For CubeSat deployers, this distinction is crucial. A COTS spring is only one component of the mechanism; the complete deployer still requires end plates, guide interfaces, stops, retainers, fasteners, and controlled tolerances for ensuring assembly operation. LPBF becomes economically and technically relevant when these functions can be integrated into a compact mission-specific subassembly or when the spring geometry must be adapted to a constrained satellite envelope. In such cases, the high LPBF manufacturing cost is counterbalanced by the reduced tooling, fewer assembly operations, faster iterations, and avoidance of a larger deployer redesign [
51].
In addition to geometric feasibility, LPBF is most defensible for its customized, low-volume, tightly packaged deployer architectures rather than for replacing inexpensive standard catalog springs. The economic and qualification advantages must therefore be evaluated at the complete mechanism level.
6.6. Limitations
Despite the research findings, several limitations have to be acknowledged. The study relied on a single prototype, without post-build stress-relief heat treatment, which could further reduce the residual stress and warping, as suggested in LPBF optimization literature. Simulation assumptions, such as constant acceleration and a friction coefficient of 0.61, may not fully capture the real-world parameters, such as the variable satellite masses or the environmental factors (e.g., vacuum or radiation in space). Additionally, the lack of statistical data regarding multiple designs may limit the generality of the approach.
Furthermore, this study did not include cyclic fatigue testing of the additively manufactured spring. In the context of CubeSat missions, deployment mechanisms are often categorized as single-motion devices, similar to solar array unfolding systems, that are required to activate only once to release the payload. Even so, fatigue or repeated-actuation testing remains relevant before qualification because it can reveal manufacturing defects, stress-concentration sensitivity, or degradation after handling and ground testing.

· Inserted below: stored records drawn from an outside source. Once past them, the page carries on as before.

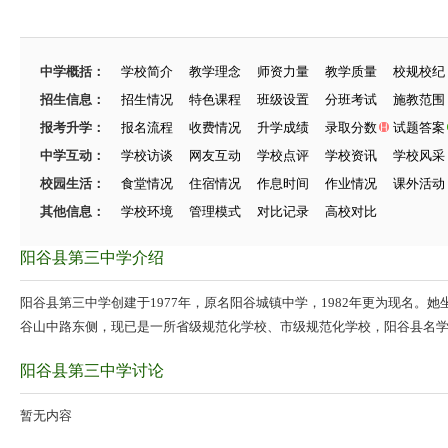
中学概括：
学校简介
教学理念
师资力量
教学质量
校规校纪
招生信息：
招生情况
特色课程
班级设置
分班考试
施教范围
报考升学：
报名流程
收费情况
升学成绩
录取分数
试题答案
中学互动：
学校访谈
网友互动
学校点评
学校资讯
学校风采
校园生活：
食堂情况
住宿情况
作息时间
作业情况
课外活动
其他信息：
学校环境
管理模式
对比记录
高校对比
阳谷县第三中学介绍
阳谷县第三中学创建于1977年，原名阳谷城镇中学，1982年更为现名。
谷山中路东侧，现已是一所省级规范化学校、市级规范化学校，阳谷县名
阳谷县第三中学讨论
暂无内容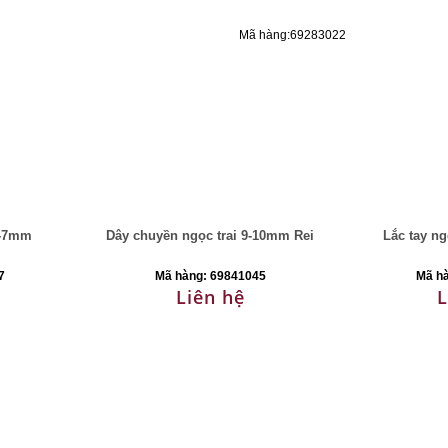
Mã hàng:69283022
6-7mm
Dây chuyền ngọc trai 9-10mm Rei
Lắc tay ng
7
Mã hàng: 69841045
Mã h
Liên hệ
L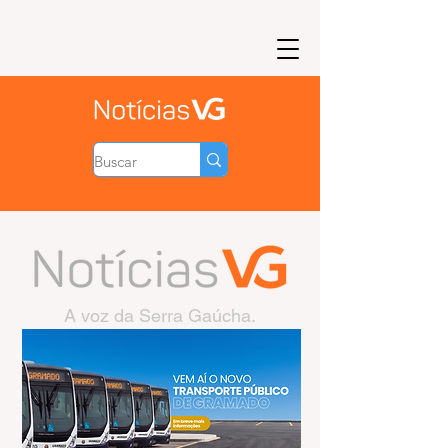
A voz da Serra Gaúcha.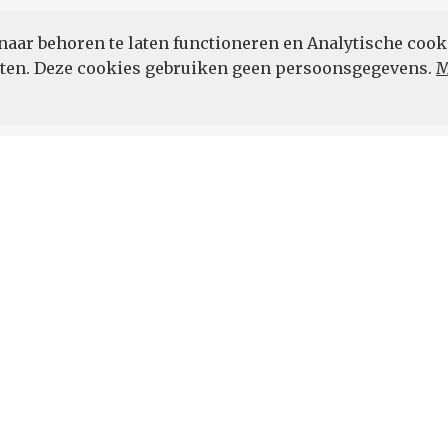
naar behoren te laten functioneren en Analytische cook
POWERED BY
eten. Deze cookies gebruiken geen persoonsgegevens.
M
Vul hier uw e-mailadres in.
 de hoogte.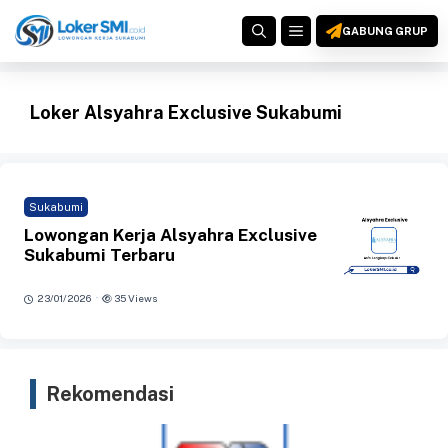
Langsung
MENU
ke
GABUNG GRUP
isi
Loker Alsyahra Exclusive Sukabumi
Sukabumi
Lowongan Kerja Alsyahra Exclusive
Sukabumi Terbaru
·
23/01/2026
35 Views
Rekomendasi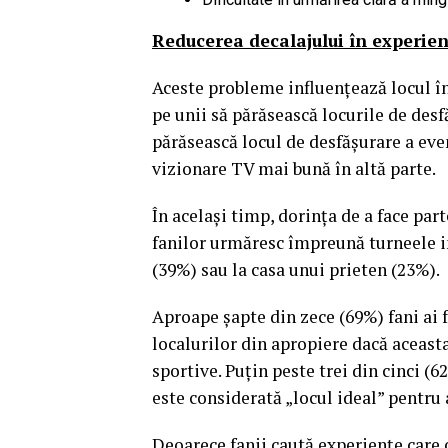
Reducerea decalajului în experien
Aceste probleme influențează locul în
pe unii să părăsească locurile de des
părăsească locul de desfășurare a eve
vizionare TV mai bună în altă parte.
În același timp, dorința de a face pa
fanilor urmăresc împreună turneele im
(39%) sau la casa unui prieten (23%).
Aproape șapte din zece (69%) fani ai f
localurilor din apropiere dacă aceas
sportive. Puțin peste trei din cinci (
este considerată „locul ideal” pentru 
Deoarece fanii caută experiențe care c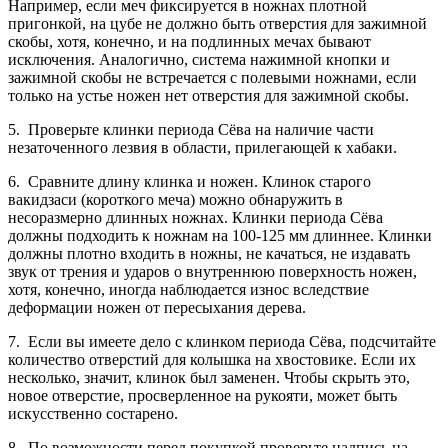
Например, если меч фиксируется в ножнах плотной
пригонкой, на цубе не должно быть отверстия для зажимной
скобы, хотя, конечно, и на подлинных мечах бывают
исключения. Аналогично, система нажимной кнопки и
зажимной скобы не встречается с полевыми ножнами, если
только на устье ножен нет отверстия для зажимной скобы.
5. Проверьте клинки периода Сёва на наличие части
незаточенного лезвия в области, прилегающей к хабаки.
6. Сравните длину клинка и ножен. Клинок старого
вакидзаси (короткого меча) можно обнаружить в
несоразмерно длинных ножнах. Клинки периода Сёва
должны подходить к ножнам на 100-125 мм длиннее. Клинки
должны плотно входить в ножны, не качаться, не издавать
звук от трения и ударов о внутреннюю поверхность ножен,
хотя, конечно, иногда наблюдается износ вследствие
деформации ножен от пересыхания дерева.
7. Если вы имеете дело с клинком периода Сёва, подсчитайте
количество отверстий для колышка на хвостовике. Если их
несколько, значит, клинок был заменен. Чтобы скрыть это,
новое отверстие, просверленное на рукояти, может быть
искусственно состарено.
8. По возможности перед покупкой проверьте надпись на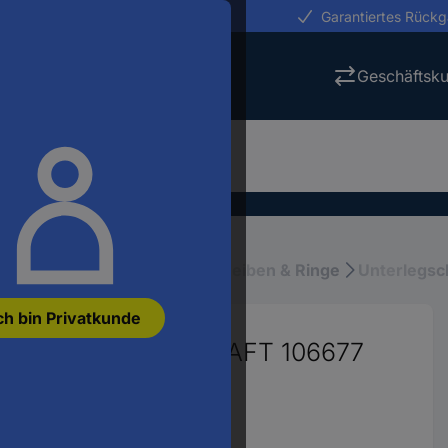
erungen in 24h
Garantiertes Rück
Geschäftsk
rial & Montagematerial
Scheiben & Ringe
Unterlegsc
ch bin Privatkunde
tahl 500 St. TOOLCRAFT 106677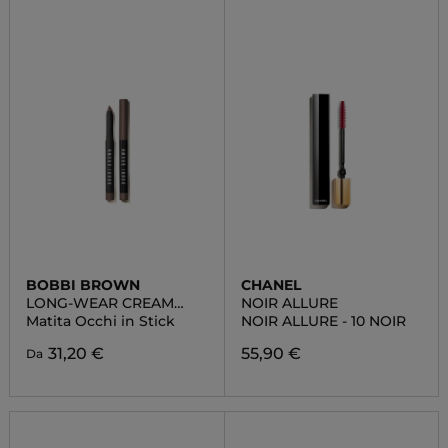
BOBBI BROWN
CHANEL
LONG-WEAR CREAM
NOIR ALLURE
LINER STICK
Matita Occhi in Stick
NOIR ALLURE - 10 NOIR
31,20 €
55,90 €
Da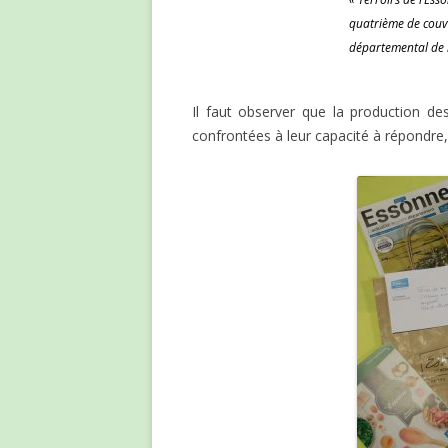
quatrième de couve
départemental de 
Il faut observer que la production d
confrontées à leur capacité à répondre,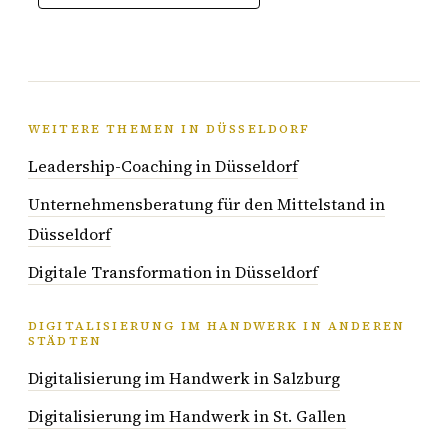
WEITERE THEMEN IN DÜSSELDORF
Leadership-Coaching in Düsseldorf
Unternehmensberatung für den Mittelstand in
Düsseldorf
Digitale Transformation in Düsseldorf
DIGITALISIERUNG IM HANDWERK IN ANDEREN
STÄDTEN
Digitalisierung im Handwerk in Salzburg
Digitalisierung im Handwerk in St. Gallen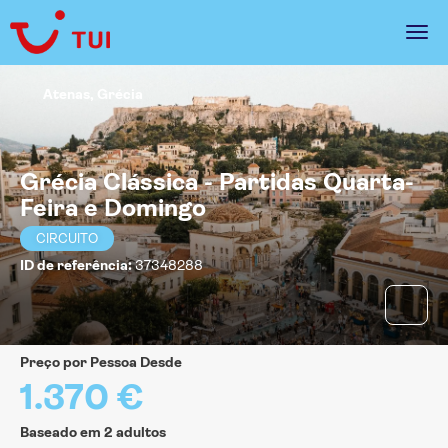
Atenas, Grécia
Grécia Clássica - Partidas Quarta-
Feira e Domingo
CIRCUITO
ID de referência:
37348288
Preço por Pessoa Desde
1.370 €
Baseado em 2 adultos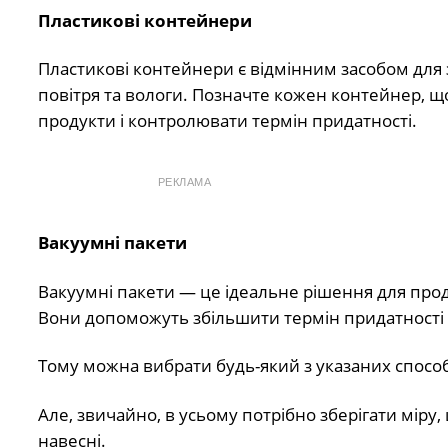
Пластикові контейнери
Пластикові контейнери є відмінним засобом для 
повітря та вологи. Позначте кожен контейнер, що
продукти і контролювати термін придатності.
РЕКЛАМА
Вакуумні пакети
Вакуумні пакети — це ідеальне рішення для продук
Вони допоможуть збільшити термін придатності за
Тому можна вибрати будь-який з указаних спосо
Але, звичайно, в усьому потрібно зберігати міру
навесні.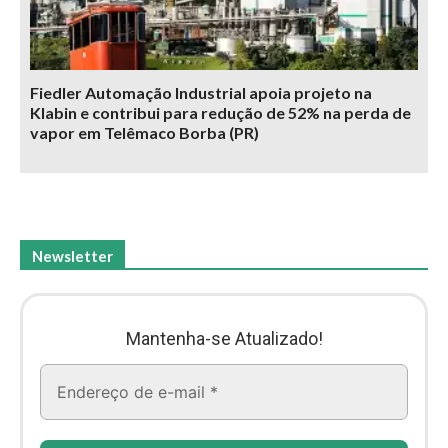
Fiedler Automação Industrial apoia projeto na
Klabin e contribui para redução de 52% na perda de
vapor em Telêmaco Borba (PR)
Newsletter
Mantenha-se Atualizado!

The absence of a stress-relief heat treatment, which can reduce dimensional instability after the support removal, is another limitation. For an elastic component such as a spring, heat treatment can also modify the effective stiffness and force–displacement response. However, the current approach dissociates the effect of the geometric distortion induced by the manufacturing process from the effect of the post-processing treatment on the mechanical response.
Other perspectives may include cost-effective, custom deployers for small satellite missions, potentially lowering barriers for educational and research CubeSats. In aerospace, small dimensional deviations can impact the mission success. This work highlights the potential role of LPBF in supporting customized mechanism development.
6.7. Future Work
The present study is limited to a single prototype, with the geometric envelope and product development process documented as a workflow, as described. To address the limitations mentioned, a qualification campaign will be carried out. This approach will include force–displacement measurements, stiffness characterization, repeatability testing across multiple builds, heat-treatment comparison, fatigue assessment, and environmental simulation.
AI-integrated real-time monitoring during the build process could also help to adjust parameters dynamically and to reduce defect formation.
An investigation of a wider range of design options may also be helpful. Non-cylindrical spring geometries such as variable-pitch springs, barrel-shaped springs, conical springs, hourglass (clepsydra) springs, disc springs, or flat springs [
52] could be manufactured using LPBF at no added tooling cost because the process allows for greater geometric flexibility. The use of topological optimization techniques is another perspective for finding more efficient spring designs for deployers from 1U to 6U. The drawback of this perspective is that the mechanical properties of these springs are not as easy to estimate from analytical models as those of conventional helical springs.